Altered structure and anion transport properties of band 3 (AE1, SLC4A1) in human red cells lacking glycophorin A

We have studied the properties of band 3 in different glycophorin A (GPA)-deficient red cells. These red cells lack either both GPA and glycophorin B (GPB) ((MMk)-M-k cells) or GPA ( En(a-) cells) or contain a hybrid of GPA and GPB (MiV cells). Sulfate transport was reduced in all three red cell types to similar to 60% of that in normal control red cells as a result of an increased apparent K-m for sulfate. Transport of the monovalent anions iodide and chloride was also reduced. The reduced iodide transport resulted from a reduction in the V-max for iodide transport. The anion transport site was investigated by measuring iodide fluorescence quenching of eosin-5-maleimide (EMA)-labeled band 3. The GPA-deficient cells had a normal K-d for iodide binding, in agreement with the unchanged K-m found in transport studies.
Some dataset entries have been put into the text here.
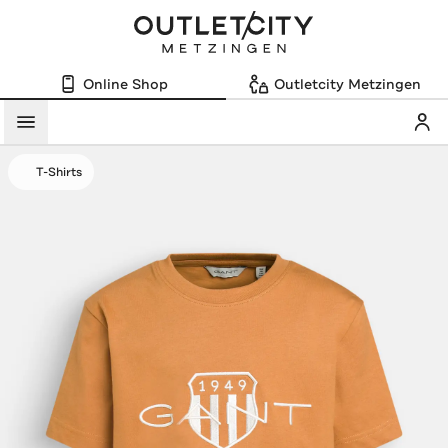
Online Shop
Outletcity Metzingen
Mein
Menü
T-Shirts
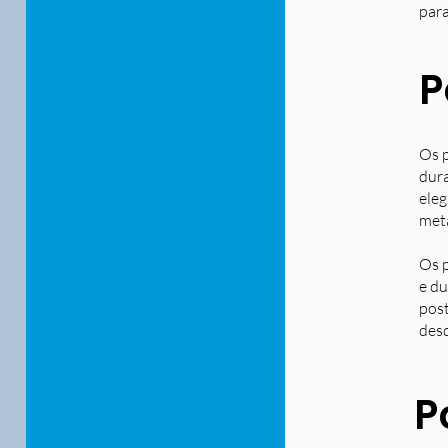
para
P
Os p
dura
eleg
metá
Os p
e du
post
desd
P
However, the apparent diffusion quenching constant (K-q) was increased, and the fluorescence polarization of band 3-bound EMA decreased in the variant cells, suggesting increased flexibility of the protein in the region of the EMA-binding site. This increased flexibility is probably associated with the decrease in V-max observed for iodide transport. Our results suggest that band 3 in the red cell can take up two different structures: one with high anion transport activity when GPA is present and one with lower anion transport activity when GPA is absent.